Sent from my LM-G900 using Tapatalk

Reactions: Thanks 1


----------



## Timwis (19/8/21)

DougP said:


> If you using pulse mode the gen does this...switch it to VW (variable wattage mode) which is in DIY main menu.
> Also disable smart TC mode and while you at it disable ECO mode option as well.
> 
> 
> Sent from my LM-G900 using Tapatalk


It's a solution but after scanning it shouldn't be asking if he wants to use Smart TC if it's Ni80 wire so something isn't quite right!


----------



## Timwis (19/8/21)

Silver said:


> My *Vaporesso* *Gen* mod asks me if I want to go into TC mode every now and then, like once per day
> 
> Why is it doing this?
> Is there any way I can disable this?
> ...


Are you sure it's not a SS coil as i am sure Vandyvape do both Ni80 and SS MTL Claptons, it will rescan every time the resistance changes thinking it's a new coil, maybe retightening your leads may help or with it being an old coil maybe resistance moving around slightly!

Reactions: Thanks 1


----------



## Silver (20/8/21)

Thanks all

thanks @Angelskeeper , I dont see a way to disable prompting for temp mode.
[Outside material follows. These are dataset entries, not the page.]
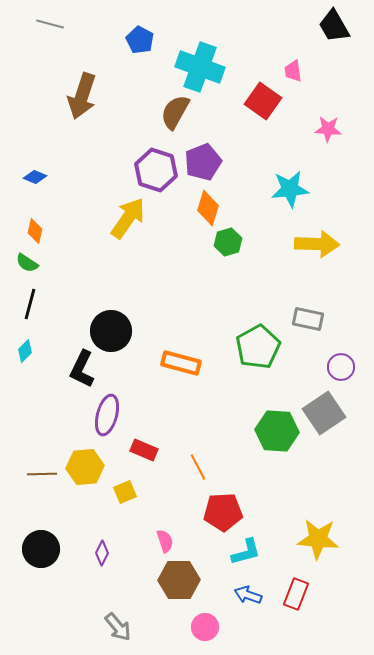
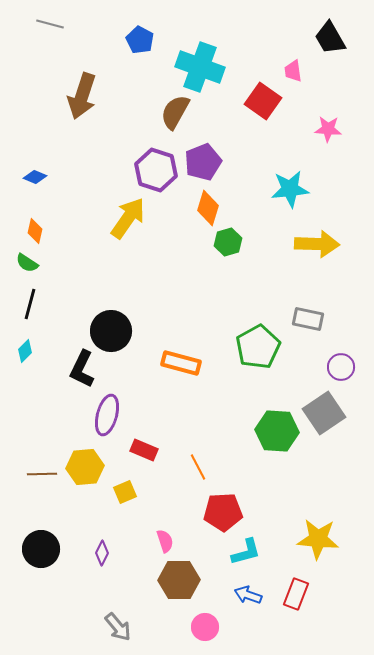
black trapezoid at (334, 26): moved 4 px left, 12 px down
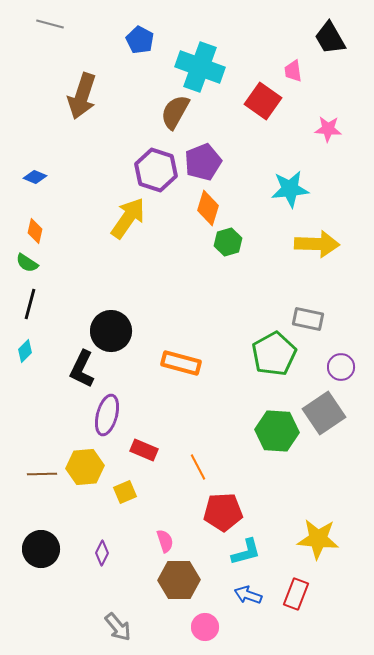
green pentagon at (258, 347): moved 16 px right, 7 px down
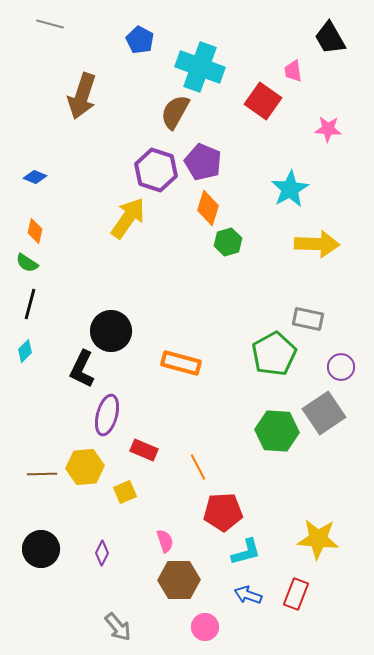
purple pentagon at (203, 162): rotated 27 degrees counterclockwise
cyan star at (290, 189): rotated 24 degrees counterclockwise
It has a way to disable asking for eco mode
will Check the 510 pin

thanks @DougP , will try VW mode for a day or two and see if that resolves it

@Timwis , thanks for your comments. I am not in pulse mode, I am in eco mode to conserve some battery life. It is strange, I need to double check but I am 99% sure my Vandy Vape superfine MTL Clapton wire is NI80 and not SS
Might just be because the coil is a few months old. Maybe if I change the coil it won’t do that anymore

will monitor, thanks for the suggestions


----------



## Teunh (20/8/21)

Turn off smart mode. Then it wont ask again.

Reactions: Thanks 1


----------



## Angelskeeper (20/8/21)

Ni80 coils can be used in TC mode if the mode is capable to/setup to do it in TC mode.

As you say, maybe try changing the coils as the resistance may be jumping around due to them being old and the mod will pick up those jumps and interpret as a TC wire/coil

Reactions: Thanks 1


----------



## Silver (22/8/21)

Thanks guys. Will have to change the coil to see if it helps 

I did check and my coil is NI80 @Timwis


----------



## Akil (22/8/21)

Silver said:


> Thanks guys. Will have to change the coil to see if it helps
> 
> I did check and my coil is NI80 @Timwis


I think the wire is the problem. I pick up the same issue when I'm using this wire

Reactions: Thanks 1


----------



## Viper_SA (23/8/21)

If you'd look to your left, I believe there is a giant rabbit hole full of mods without this problem...

Reactions: Funny 1


----------